_About this exercise_
For the listing that follows, give again exactly the lines from the one with "y Compañía (otros) (104, 792)" to the one with "Carmen García (147, 1010)", including both.

======

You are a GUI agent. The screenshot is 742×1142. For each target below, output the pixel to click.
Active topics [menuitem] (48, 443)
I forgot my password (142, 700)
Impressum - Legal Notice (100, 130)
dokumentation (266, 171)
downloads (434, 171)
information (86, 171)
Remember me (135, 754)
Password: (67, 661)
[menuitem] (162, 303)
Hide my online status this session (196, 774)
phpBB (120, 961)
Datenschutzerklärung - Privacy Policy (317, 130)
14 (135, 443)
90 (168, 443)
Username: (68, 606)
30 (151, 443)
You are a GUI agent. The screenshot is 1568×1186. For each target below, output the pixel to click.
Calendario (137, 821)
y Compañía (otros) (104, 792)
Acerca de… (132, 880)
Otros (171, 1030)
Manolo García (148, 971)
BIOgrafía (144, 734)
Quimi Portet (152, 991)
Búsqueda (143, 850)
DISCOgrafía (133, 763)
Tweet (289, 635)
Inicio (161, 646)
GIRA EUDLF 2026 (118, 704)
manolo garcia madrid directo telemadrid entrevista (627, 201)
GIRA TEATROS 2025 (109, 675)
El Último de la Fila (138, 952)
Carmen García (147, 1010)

======

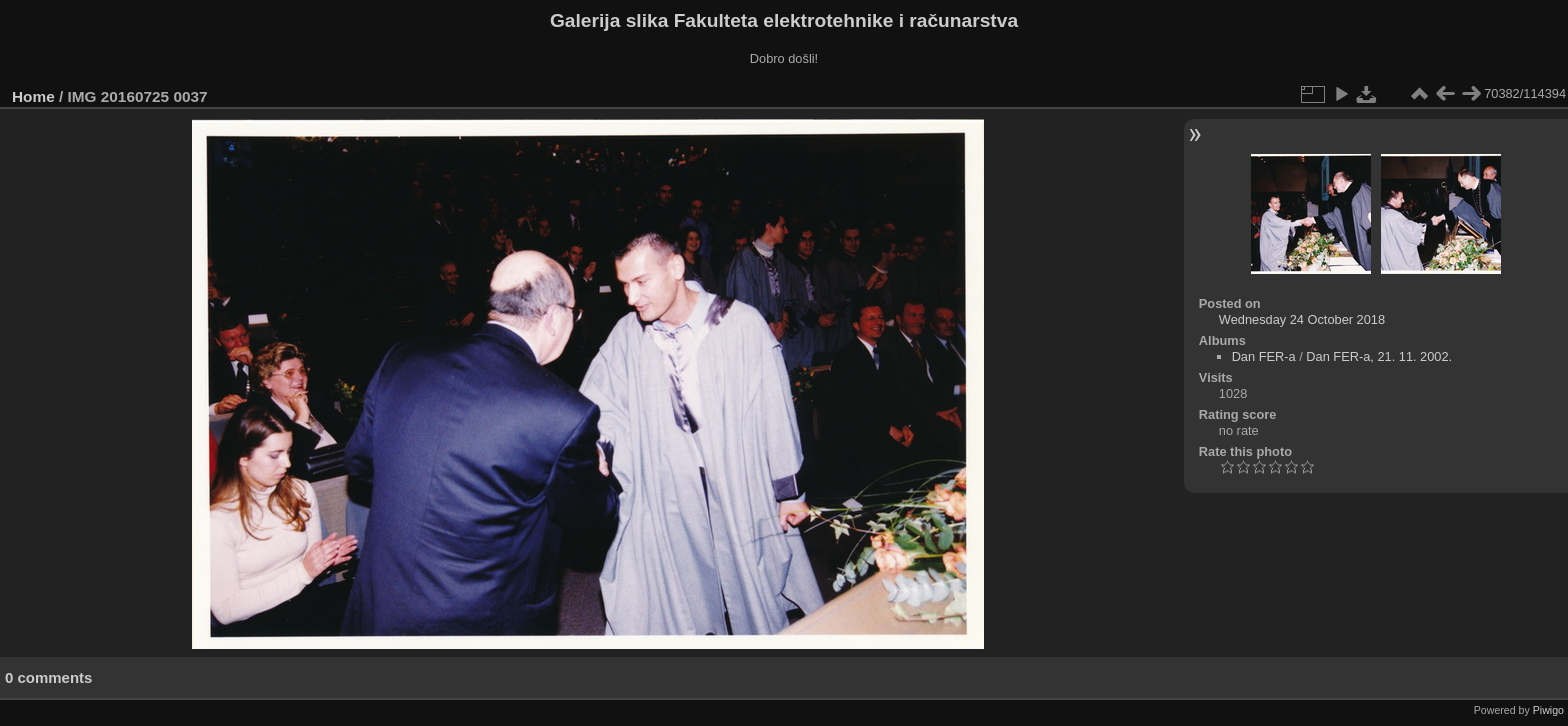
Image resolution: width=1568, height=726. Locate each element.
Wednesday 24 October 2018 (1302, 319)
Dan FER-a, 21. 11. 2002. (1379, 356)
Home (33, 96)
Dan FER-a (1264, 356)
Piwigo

======

_Answer to the problem_
y Compañía (otros) (104, 792)
Acerca de… (132, 880)
Otros (171, 1030)
Manolo García (148, 971)
BIOgrafía (144, 734)
Quimi Portet (152, 991)
Búsqueda (143, 850)
DISCOgrafía (133, 763)
Tweet (289, 635)
Inicio (161, 646)
GIRA EUDLF 2026 (118, 704)
manolo garcia madrid directo telemadrid entrevista (627, 201)
GIRA TEATROS 2025 (109, 675)
El Último de la Fila (138, 952)
Carmen García (147, 1010)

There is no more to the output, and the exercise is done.